Figure 1. Photomicrograph of histology: SF: Secondary Follicle, PF: Primary Follicle, S: Stroma, DF: Degenerating Follicle, GF: Graffian follicle, GE: Graffian IGF: Initiation of Graffian Follicle, BC: Blood Cells, CO: Cumulus oophorous, MG: Membrane granulose, A: Antrum, CR: Corona radiate

 

 

 

Conclusion

It is believed that only angiospermic plants are having more medicinal property but lower plants are also have medicinal property but are least concerned due to lack of proximate knowledge. Two important medicinal pteridophytes, Actiniopteris radiata and Selaginella bryopteris have shown significant variation during antifertility studies.

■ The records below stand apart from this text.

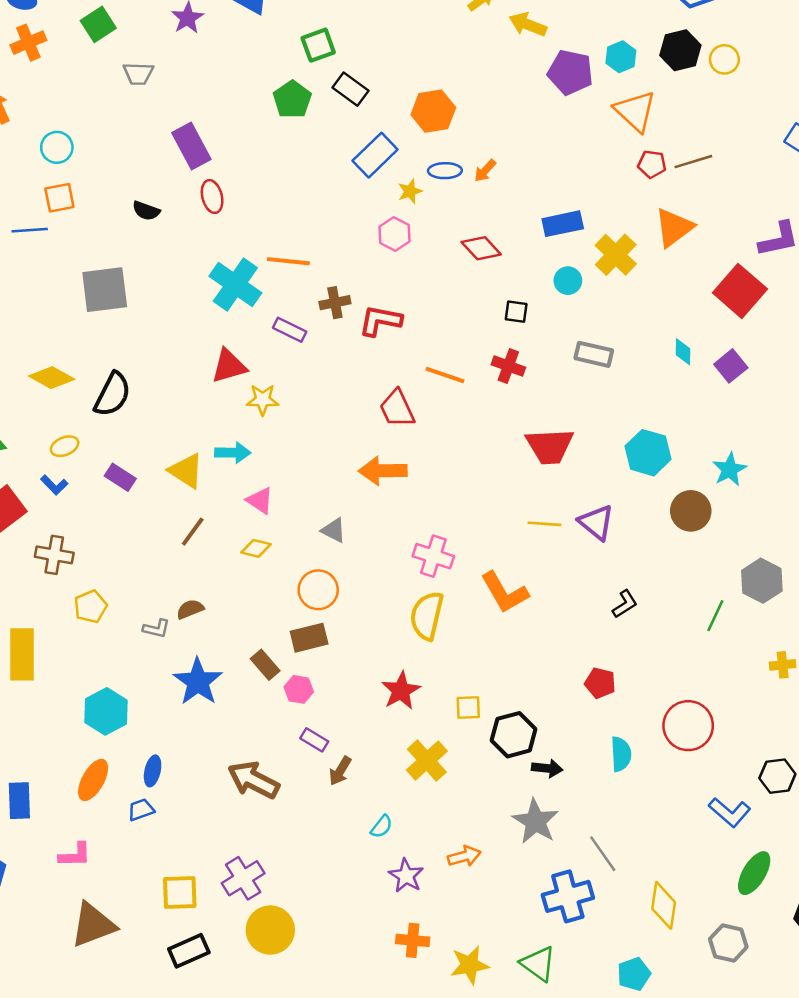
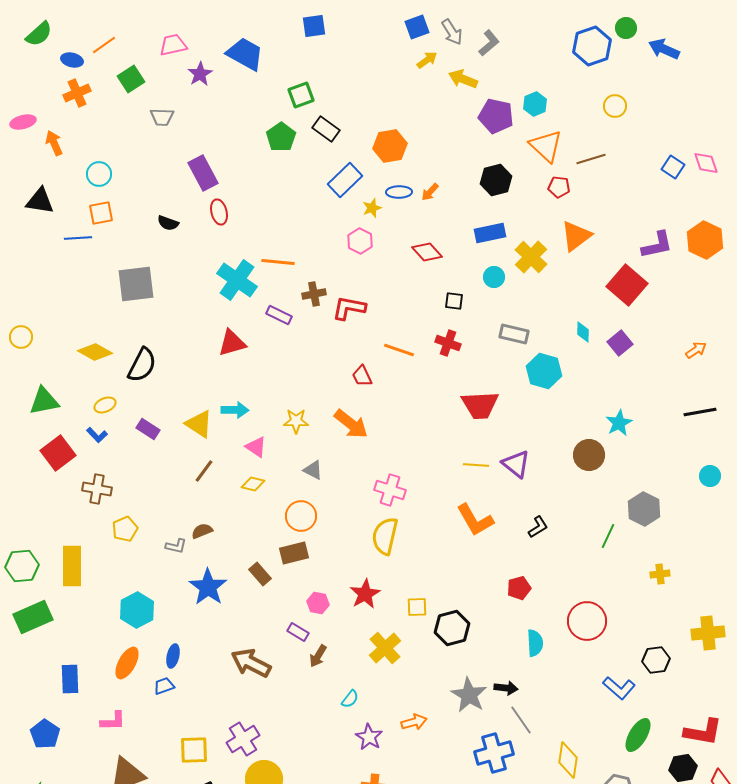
black hexagon: (680, 50) -> (496, 180), moved
brown line: (693, 162) -> (591, 159), moved
yellow star: (263, 400) -> (296, 421), moved
red trapezoid: (397, 409) -> (362, 376), size x0.7
cyan hexagon: (648, 453) -> (544, 371), moved
orange arrow: (383, 471) -> (351, 424), turned -141
orange L-shape: (504, 592) -> (475, 520), moved
red pentagon: (600, 683) -> (519, 588), turned -30
pink hexagon: (299, 689) -> (318, 603), moved
black arrow: (547, 768) -> (506, 688), moved

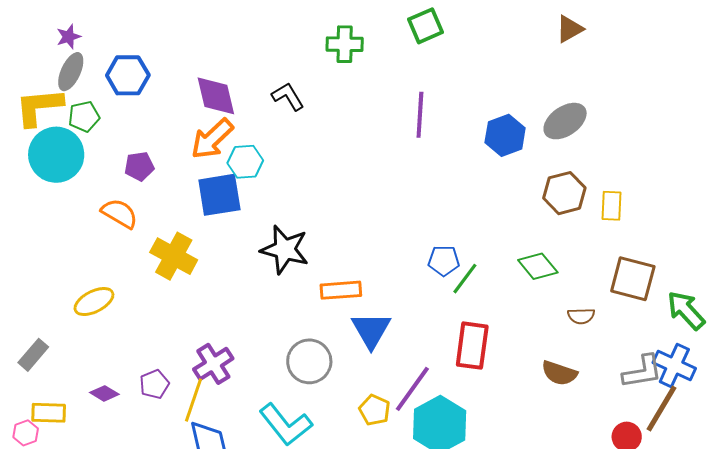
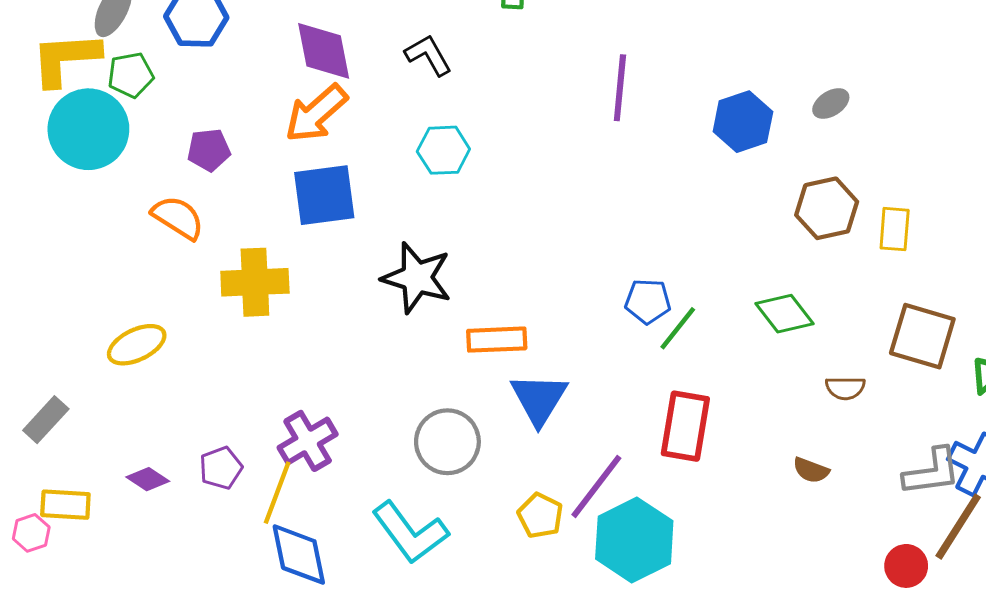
gray ellipse: (565, 121) -> (831, 104), size x0.6
cyan hexagon: (245, 162) -> (443, 150), moved
yellow cross: (174, 256) -> (255, 282), turned -33
brown semicircle: (559, 373) -> (811, 470), size x0.7

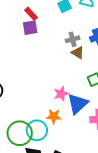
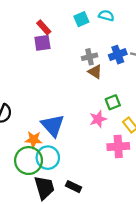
pink star: (61, 94) -> (98, 119), moved
blue triangle: (78, 104) -> (53, 126), moved, turned -30
orange star: (54, 116) -> (34, 140), moved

From the results of the antifertility study it can be concluded that, Actioniopteris radiata exhibited antifertility at lower dose (175 mg/kg), whereas at higher dose (350 mg/kg) results were complete contradictory to the lower dose i.e., at higher dose the plant extract exhibited fertility, this dual properties in the same plant enhanced the scope of further research at molecular level to evaluate active bio-compounds which could help in laying down standards for authentication of original drug,  and Selaginella bryopteris shown potent   productiveness, the present study can serve valuable source of information and provide suitable diagnostic tool for the further standardization of medicinal plant also in future investigation or applications, because drugs obtained from plants is no doubt cheaper but crude extract intake must be recommended with care, as it may control one ailment but due accumulation of variety of biomolecules which may affect other physiological phenomenon in the body, therefore it is advisable to go for single novel compound which is a need of the present generation.